Sunday, January 11, 2015

Crocheted Bowls

No matter how many years I have under my belt in the crochet world, it is always fun to try something new.  Here's a first for me: Shaped crocheted bowls.

Start with a basic doily pattern. I like the one used in this blog article (,  The reason I like it is that is works up pretty quick, it has nice open spaces but is solid enough to function as a bowl without most things falling through the traditional doily loops.

Here is the flat doily I made using the pattern in the above link.  I used standard size 10 crochet thread and size 7 crochet hook.  The width is about the size of my hand from palm to fingertips.

Using a product called "Stiffy", I coated the doily and placed it on a saran-covered overturn bowl.  Smooth the doily out flat and smooth over the bowl and let it dry.  It takes about 45 minutes (but I just do mine and then go to bed).

The finished bowl is a great candy dish.  I took this one to school and keep it on my desk with paper clips in it.

This Victorian Pink bowl is made with size 3 crochet thread and a size "1" crochet hook.  It turned out a bit bigger.  I think with this one, I would stop at the white stripe at the top or make a different border ... and by "different" I mean "smaller".

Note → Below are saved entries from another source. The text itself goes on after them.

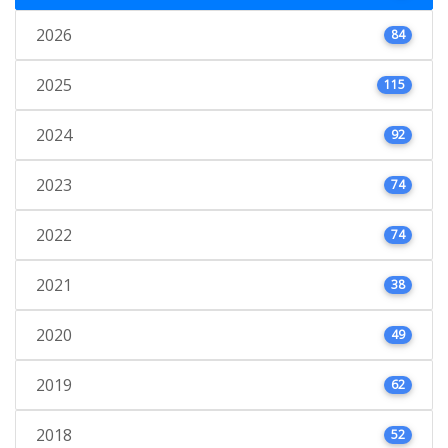
2026
84
2025
115
2024
92
2023
74
2022
74
2021
38
2020
49
2019
62
2018
52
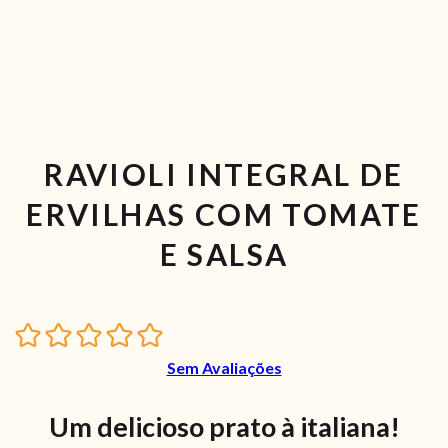
RAVIOLI INTEGRAL DE
ERVILHAS COM TOMATE
E SALSA
Sem Avaliações
Um delicioso prato à italiana!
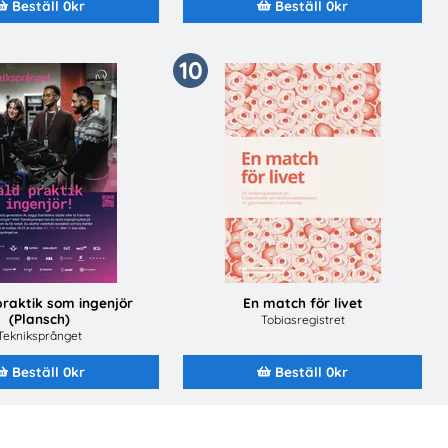
Beställ 0kr
Beställ 0kr
10
praktik som ingenjör
En match för livet
(Plansch)
Tobiasregistret
Tekniksprånget
Beställ 0kr
Beställ 0kr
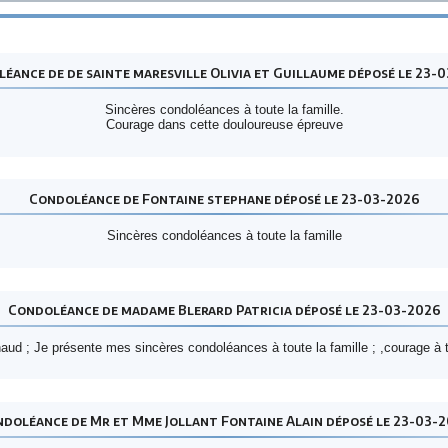
éance de de sainte maresville Olivia et Guillaume déposé le 23-
Sincères condoléances à toute la famille.
Courage dans cette douloureuse épreuve
Condoléance de Fontaine stephane déposé le 23-03-2026
Sincères condoléances à toute la famille
Condoléance de madame Blerard Patricia déposé le 23-03-2026
naud ; Je présente mes sincères condoléances à toute la famille ; ,courage à
doléance de Mr et Mme Jollant Fontaine Alain déposé le 23-03-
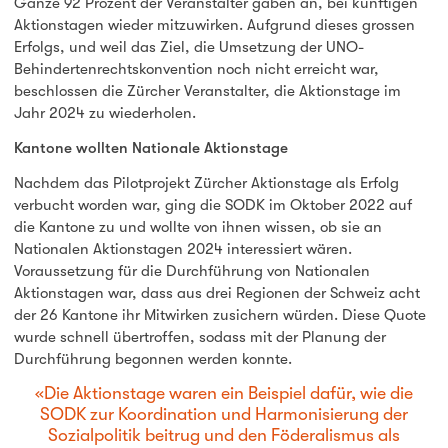
Ganze 92 Prozent der Veranstalter gaben an, bei künftigen
Aktionstagen wieder mitzuwirken. Aufgrund dieses grossen
Erfolgs, und weil das Ziel, die Umsetzung der UNO-
Behindertenrechtskonvention noch nicht erreicht war,
beschlossen die Zürcher Veranstalter, die Aktionstage im
Jahr 2024 zu wiederholen.
Kantone wollten Nationale Aktionstage
Nachdem das Pilotprojekt Zürcher Aktionstage als Erfolg
verbucht worden war, ging die SODK im Oktober 2022 auf
die Kantone zu und wollte von ihnen wissen, ob sie an
Nationalen Aktionstagen 2024 interessiert wären.
Voraussetzung für die Durchführung von Nationalen
Aktionstagen war, dass aus drei Regionen der Schweiz acht
der 26 Kantone ihr Mitwirken zusichern würden. Diese Quote
wurde schnell übertroffen, sodass mit der Planung der
Durchführung begonnen werden konnte.
Die Aktionstage waren ein Beispiel dafür, wie die
SODK zur Koordination und Harmonisierung der
Sozialpolitik beitrug und den Föderalismus als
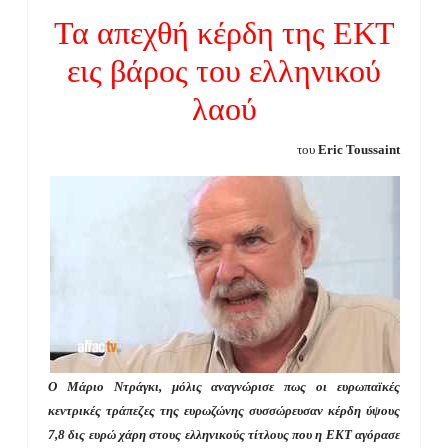
Τα απεχθή κέρδη της ΕΚΤ
εις βάρος του ελληνικού
λαού
του
Eric Toussaint
Ο Μάριο Ντράγκι, μόλις αναγνώρισε πως οι ευρωπαϊκές
κεντρικές τράπεζες της ευρωζώνης συσσώρευσαν κέρδη ύψους
7,8 δις ευρώ χάρη στους ελληνικούς τίτλους που η ΕΚΤ αγόρασε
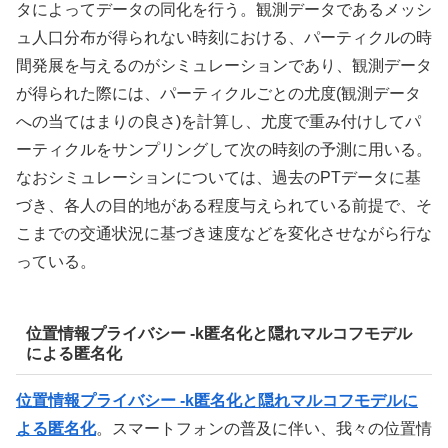
タによってデータの同化を行う。観測データであるメッシ
ュ人口分布が得られない時刻における、パーティクルの時
間発展を与えるのがシミュレーションであり、観測データ
が得られた際には、パーティクルごとの尤度(観測データ
への当てはまりの良さ)を計算し、尤度で重み付けしてパ
ーティクルをサンプリングして次の時刻の予測に用いる。
なおシミュレーションについては、過去のPTデータに基
づき、各人の目的地がある程度与えられている前提で、そ
こまでの交通状況に基づき速度などを変化させながら行な
っている。
位置情報プライバシー -k匿名化と隠れマルコフモデル
による匿名化
位置情報プライバシー -k匿名化と隠れマルコフモデルに
よる匿名化
。スマートフォンの普及に伴い、我々の位置情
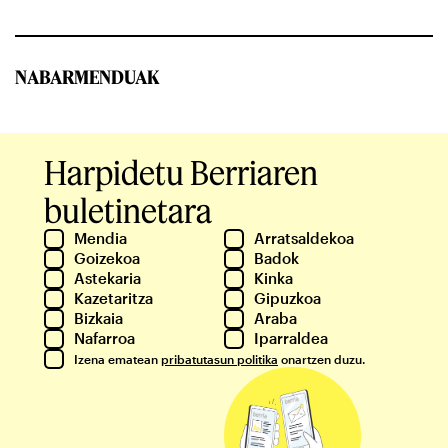
NABARMENDUAK
Harpidetu Berriaren
buletinetara
Mendia
Arratsaldekoa
Goizekoa
Badok
Astekaria
Kinka
Kazetaritza
Gipuzkoa
Bizkaia
Araba
Nafarroa
Iparraldea
Izena ematean
pribatutasun politika
onartzen duzu.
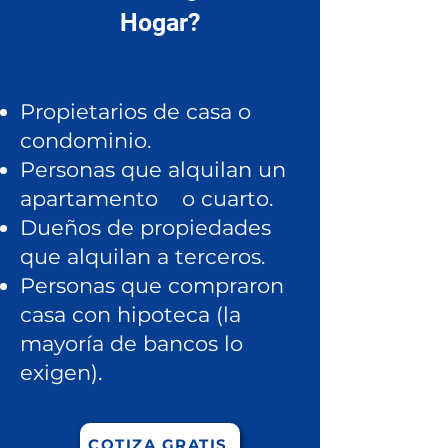
Hogar?
Propietarios de casa o
condominio.
Personas que alquilan un
apartamento o cuarto.
Dueños de propiedades
que alquilan a terceros.
Personas que compraron
casa con hipoteca (la
mayoría de bancos lo
exigen).
COTIZA GRATIS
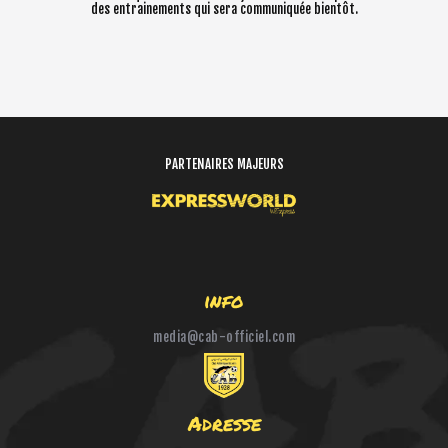
des entrainements qui sera communiquée bientôt.
HANDBALL
BOXE
PARTENAIRES MAJEURS
info
media@cab-officiel.com
Adresse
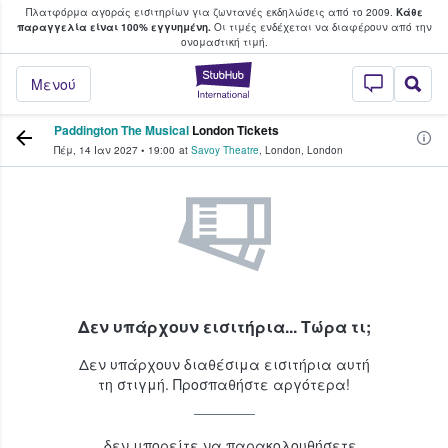
Πλατφόρμα αγοράς εισιτηρίων για ζωντανές εκδηλώσεις από το 2009.
Κάθε
υ οι φαν αγοράζουν και πουλούν εισιτή
παραγγελία είναι 100% εγγυημένη.
Οι τιμές ενδέχεται να διαφέρουν από την
oνομαστική τιμή.
StubHub - Όπου 
Μενού
Paddington The Musical
London Tickets
Πέμ, 14 Ιαν 2027
•
19:00
at
Savoy Theatre
,
London
,
London
Δεν υπάρχουν εισιτήρια... Τώρα τι;
Δεν υπάρχουν διαθέσιμα εισιτήρια αυτή
τη στιγμή. Προσπαθήστε αργότερα!
...δεν μπορείτε να παρακολουθήσετε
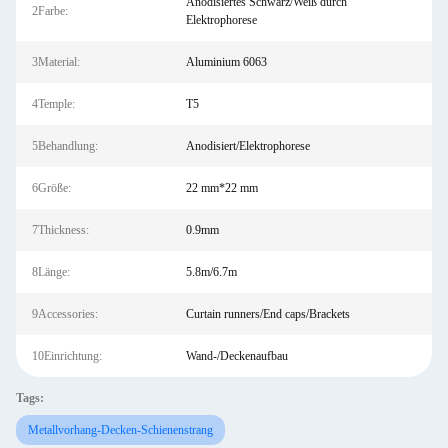
Anodisiertes Schwarz/Weiß durch
2Farbe:
Elektrophorese
3Material:
Aluminium 6063
4Temple:
T5
5Behandlung:
Anodisiert/Elektrophorese
6Größe:
22 mm*22 mm
7Thickness:
0.9mm
8Länge:
5.8m/6.7m
9Accessories:
Curtain runners/End caps/Brackets
10Einrichtung:
Wand-/Deckenaufbau
Tags:
Metallvorhang-Decken-Schienenstrang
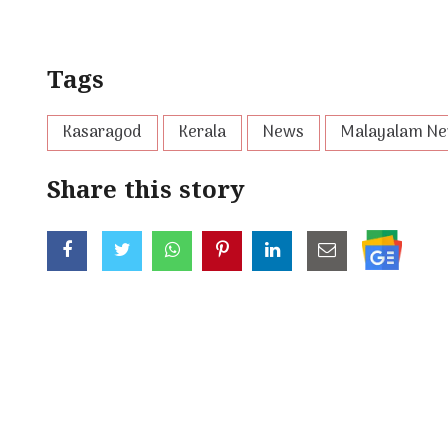
Tags
Kasaragod
Kerala
News
Malayalam N
Share this story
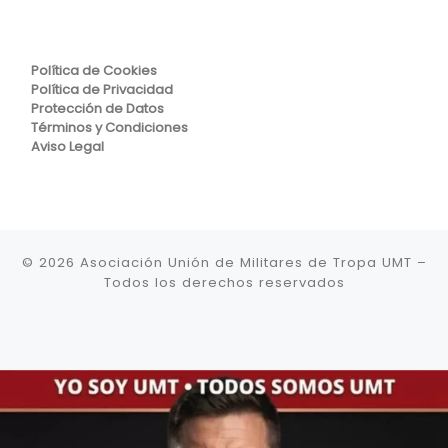
Política de Cookies
Política de Privacidad
Protección de Datos
Términos y Condiciones
Aviso Legal
© 2026
Asociación Unión de Militares de Tropa UMT
–
Todos los derechos reservados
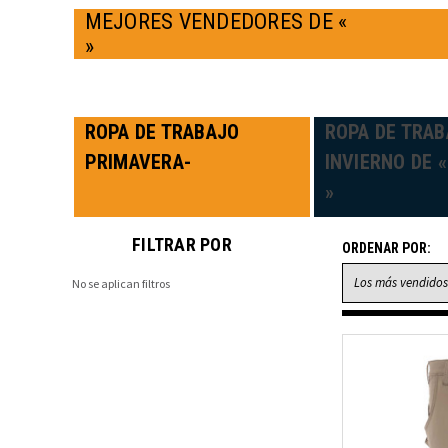
MEJORES VENDEDORES DE «
»
ROPA DE TRABAJO
ROPA DE TRAB
PRIMAVERA-
INVIERNO DE «
»
FILTRAR POR
ORDENAR POR:
No se aplican filtros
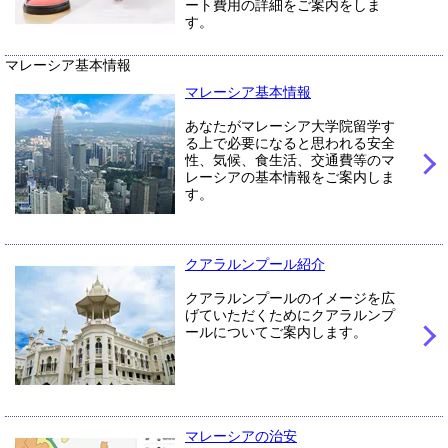
ート費用の詳細をご案内をしま
す。
マレーシア基本情報
マレーシア基本情報
あなたがマレーシア大学院留学す
る上で必要になると思われる安全
性、気候、食生活、交通費等のマ
レーシアの基本情報をご案内しま
す。
クアラルンプール紹介
クアラルンプールのイメージを広
げていただくためにクアラルンプ
ールについてご案内します。
マレーシアの治安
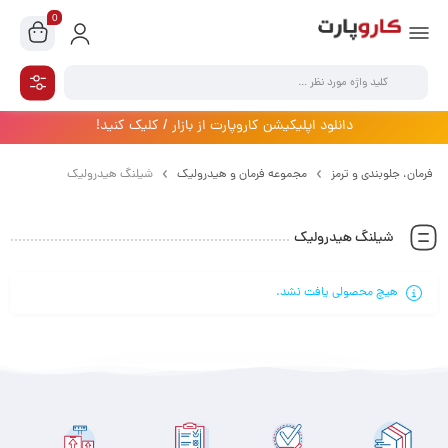
0
دانلود اپلیکیشن کاروپارت از بازار / کلیک کنید!
فرمان،‌ جلوبندی و ترمز
مجموعه فرمان و هیدرولیک
شیلنگ هیدرولیک
شیلنگ هیدرولیک
هیچ محصولی یافت نشد.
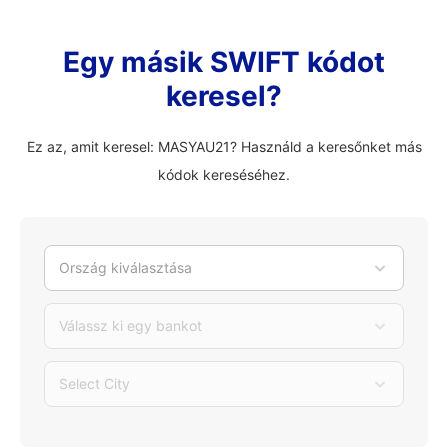
Egy másik SWIFT kódot
keresel?
Ez az, amit keresel: MASYAU21? Használd a keresőnket más
kódok kereséséhez.
Ország kiválasztása
Válassz ki egy bankot
Select City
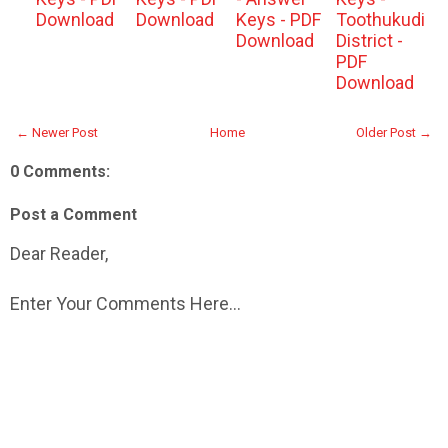
Download
Download
Keys - PDF
Toothukudi
Download
District -
PDF
Download
← Newer Post
Home
Older Post →
0 Comments:
Post a Comment
Dear Reader,
Enter Your Comments Here...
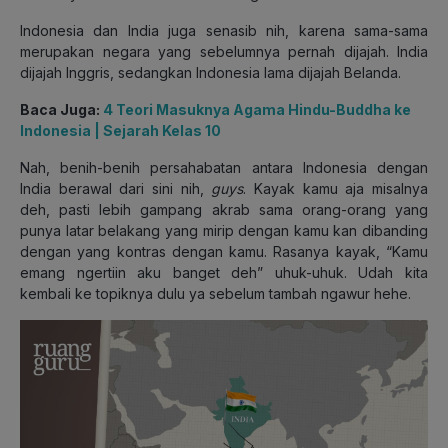
Indonesia dan India juga senasib nih, karena sama-sama
merupakan negara yang sebelumnya pernah dijajah. India
dijajah Inggris, sedangkan Indonesia lama dijajah Belanda.
Baca Juga:
4 Teori Masuknya Agama Hindu-Buddha ke
Indonesia | Sejarah Kelas 10
Nah, benih-benih persahabatan antara Indonesia dengan
India berawal dari sini nih,
guys
. Kayak kamu aja misalnya
deh, pasti lebih gampang akrab sama orang-orang yang
punya latar belakang yang mirip dengan kamu kan dibanding
dengan yang kontras dengan kamu. Rasanya kayak, “Kamu
emang ngertiin aku banget deh” uhuk-uhuk. Udah kita
kembali ke topiknya dulu ya sebelum tambah ngawur hehe.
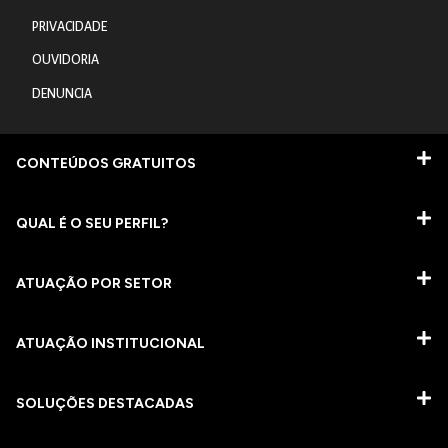
PRIVACIDADE
OUVIDORIA
DENUNCIA
CONTEÚDOS GRATUITOS
QUAL É O SEU PERFIL?
ATUAÇÃO POR SETOR
ATUAÇÃO INSTITUCIONAL
SOLUÇÕES DESTACADAS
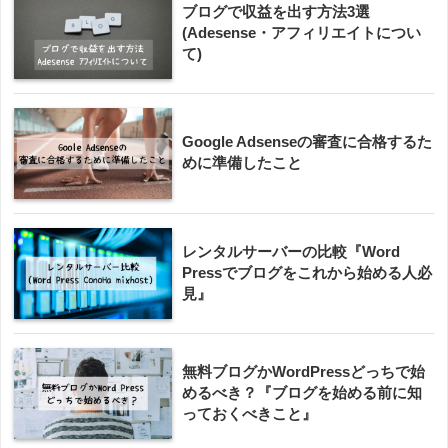
ブログで収益を出す方法3選
(Adesense・アフィリエイトについ
て)
Google Adsenseの審査に合格するた
めに準備したこと
レンタルサーバーの比較『Word
Pressでブログをこれから始める人必
見』
無料ブログかWordPressどっちで始
めるべき？『ブログを始める前に知
っておくべきこと』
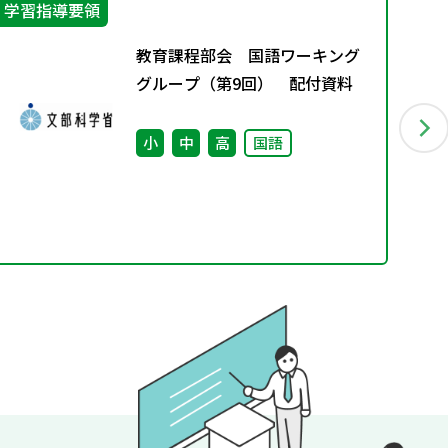
学習指導要領
学
教育課程部会 国語ワーキング
グループ（第9回） 配付資料
小
中
高
国語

I can whip one of these doilies out in about three to four hours, a nice evening project while watching TV.  These make great gifts for teachers, casual friends, gift exchanges at work.  


Thursday, January 8, 2015

Day at the Beach

If you believe in divine guidance, then you will have no trouble understanding why I believe I had that kind of help in making this afghan.  It was requested by a cousin for her 83 year old mother, our Aunt Libby, who is starting to feel chilly pretty often.  As I type this, we are in the middle of a severe cold front with wind chill temps in the 35-below-zero range.  Schools have been closed for a couple of days.  So the fact that Aunt Libby is feeling a bit chilly these days should not be a surprise to any of us!

I call it “A Day at the Beach” because the colors blend so well and replicate beach colors.  Starting in the deep waters of the ocean, the bottom border is navy blue.  The colors then flow thru the ocean colors of teals, greens and blues, fading into the creams and final border of white, like the sands of the beach.

The photos do not really do it justice.  As I hold it up, the angle of the light makes it look different each time, the colors melting into each other so the individual stripe disappears and all I see if a beautiful flow of color.

I used standard yarn (meaning not baby yarn or anything special) and a size “L” yarn crochet hook.   To start, I chained 100, which makes the end result about the width of a single bed.  Two strands of yarn were used, making the afghan extra thick, extra warm, and extra soft.  The softness is enhanced by the stitch I just discovered a couple of days ago (again, claiming divine guidance!).  One row is dc-sc-dc-sc, etc., and the next row is sc-dc-sc-dc, etc.  This stitch pattern gives it a nice stretchy texture and adds an overall softness to the finished afghan.  Each stripe is 9 rows of color.

When I make this again, I'll probably do a chain-80 to start and make each stripe only six, maybe seven rows to make it more "lap" size.  My husband tried this out for me and sitting on the couch, he had significant afghan overlapping on the floor at his feet.  But .... as I tried it out, I found the size to be perfect when curled up on the loveseat, my feet tucked in under me, nice and cozy warm as I enjoy my favorite TV show or a good book.

I’m a pretty fast crocheter, but this was a record setter for me.  I started and finished this one inside of three days.  Or I should say, inside of three evenings. 

I set my yarns up in this box for easy access.  I’m fortunate that I had a box in the house that was the perfect size for these yarns, enabling me to carry it from living room to bedroom, depending on where I chose to work on it.

It is being shipped to Aunt Libby this week.  May she spend many, many happy hours snuggling on the couch underneath it, staying warm as toast as she enjoys her day!